TASK TO CARRY OUT: With both ends included, repeat exactly the lines of the entries below from the one containing "উচ্চ মানের পণ্যগুলি" down to the one containing "পরামর্শ পরিষেবা সরবরাহ", and no others.

(Items from a data source)

- - - - - - -

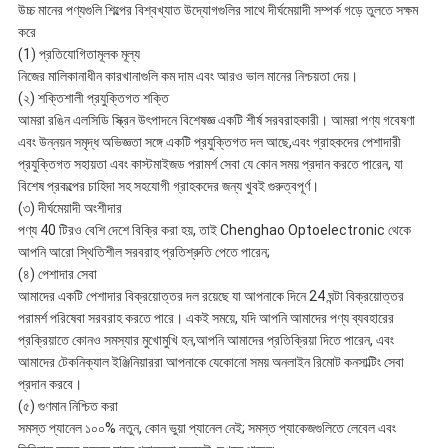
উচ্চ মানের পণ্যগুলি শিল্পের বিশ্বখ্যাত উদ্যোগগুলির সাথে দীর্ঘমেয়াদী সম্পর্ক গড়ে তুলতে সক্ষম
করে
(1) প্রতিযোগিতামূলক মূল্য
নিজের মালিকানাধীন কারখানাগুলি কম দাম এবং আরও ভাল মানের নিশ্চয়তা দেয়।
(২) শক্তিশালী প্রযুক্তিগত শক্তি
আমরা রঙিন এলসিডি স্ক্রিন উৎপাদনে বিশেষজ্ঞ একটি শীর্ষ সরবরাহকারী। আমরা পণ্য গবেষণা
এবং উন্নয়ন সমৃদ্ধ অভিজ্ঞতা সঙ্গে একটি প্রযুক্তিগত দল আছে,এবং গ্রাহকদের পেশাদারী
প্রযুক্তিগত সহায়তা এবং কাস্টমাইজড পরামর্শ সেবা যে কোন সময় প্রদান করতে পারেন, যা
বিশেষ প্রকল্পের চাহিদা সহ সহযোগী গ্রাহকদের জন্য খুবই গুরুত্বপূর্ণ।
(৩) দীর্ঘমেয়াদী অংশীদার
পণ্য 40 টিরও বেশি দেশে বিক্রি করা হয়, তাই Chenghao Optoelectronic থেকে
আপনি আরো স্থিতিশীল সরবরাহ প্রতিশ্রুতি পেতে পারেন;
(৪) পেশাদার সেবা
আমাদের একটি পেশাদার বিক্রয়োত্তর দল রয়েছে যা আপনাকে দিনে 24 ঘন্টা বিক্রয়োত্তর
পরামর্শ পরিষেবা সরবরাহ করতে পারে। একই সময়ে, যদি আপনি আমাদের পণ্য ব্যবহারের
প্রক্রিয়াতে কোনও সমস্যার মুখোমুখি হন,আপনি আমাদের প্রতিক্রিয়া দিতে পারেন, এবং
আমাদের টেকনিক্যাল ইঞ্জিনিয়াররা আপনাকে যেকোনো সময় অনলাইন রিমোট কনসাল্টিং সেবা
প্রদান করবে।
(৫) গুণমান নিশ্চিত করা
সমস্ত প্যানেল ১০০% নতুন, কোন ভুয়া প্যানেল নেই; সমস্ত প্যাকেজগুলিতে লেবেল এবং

- - - - - - -

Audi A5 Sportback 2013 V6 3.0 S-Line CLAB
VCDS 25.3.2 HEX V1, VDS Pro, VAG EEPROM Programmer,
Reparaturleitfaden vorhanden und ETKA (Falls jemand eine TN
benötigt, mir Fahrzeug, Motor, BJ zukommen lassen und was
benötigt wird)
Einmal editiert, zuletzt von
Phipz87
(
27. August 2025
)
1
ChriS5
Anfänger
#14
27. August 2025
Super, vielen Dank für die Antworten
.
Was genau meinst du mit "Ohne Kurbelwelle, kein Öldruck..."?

- - - - - - -

RESPONSE TO THE EXERCISE:
উচ্চ মানের পণ্যগুলি শিল্পের বিশ্বখ্যাত উদ্যোগগুলির সাথে দীর্ঘমেয়াদী সম্পর্ক গড়ে তুলতে সক্ষম
করে
(1) প্রতিযোগিতামূলক মূল্য
নিজের মালিকানাধীন কারখানাগুলি কম দাম এবং আরও ভাল মানের নিশ্চয়তা দেয়।
(২) শক্তিশালী প্রযুক্তিগত শক্তি
আমরা রঙিন এলসিডি স্ক্রিন উৎপাদনে বিশেষজ্ঞ একটি শীর্ষ সরবরাহকারী। আমরা পণ্য গবেষণা
এবং উন্নয়ন সমৃদ্ধ অভিজ্ঞতা সঙ্গে একটি প্রযুক্তিগত দল আছে,এবং গ্রাহকদের পেশাদারী
প্রযুক্তিগত সহায়তা এবং কাস্টমাইজড পরামর্শ সেবা যে কোন সময় প্রদান করতে পারেন, যা
বিশেষ প্রকল্পের চাহিদা সহ সহযোগী গ্রাহকদের জন্য খুবই গুরুত্বপূর্ণ।
(৩) দীর্ঘমেয়াদী অংশীদার
পণ্য 40 টিরও বেশি দেশে বিক্রি করা হয়, তাই Chenghao Optoelectronic থেকে
আপনি আরো স্থিতিশীল সরবরাহ প্রতিশ্রুতি পেতে পারেন;
(৪) পেশাদার সেবা
আমাদের একটি পেশাদার বিক্রয়োত্তর দল রয়েছে যা আপনাকে দিনে 24 ঘন্টা বিক্রয়োত্তর
পরামর্শ পরিষেবা সরবরাহ করতে পারে। একই সময়ে, যদি আপনি আমাদের পণ্য ব্যবহারের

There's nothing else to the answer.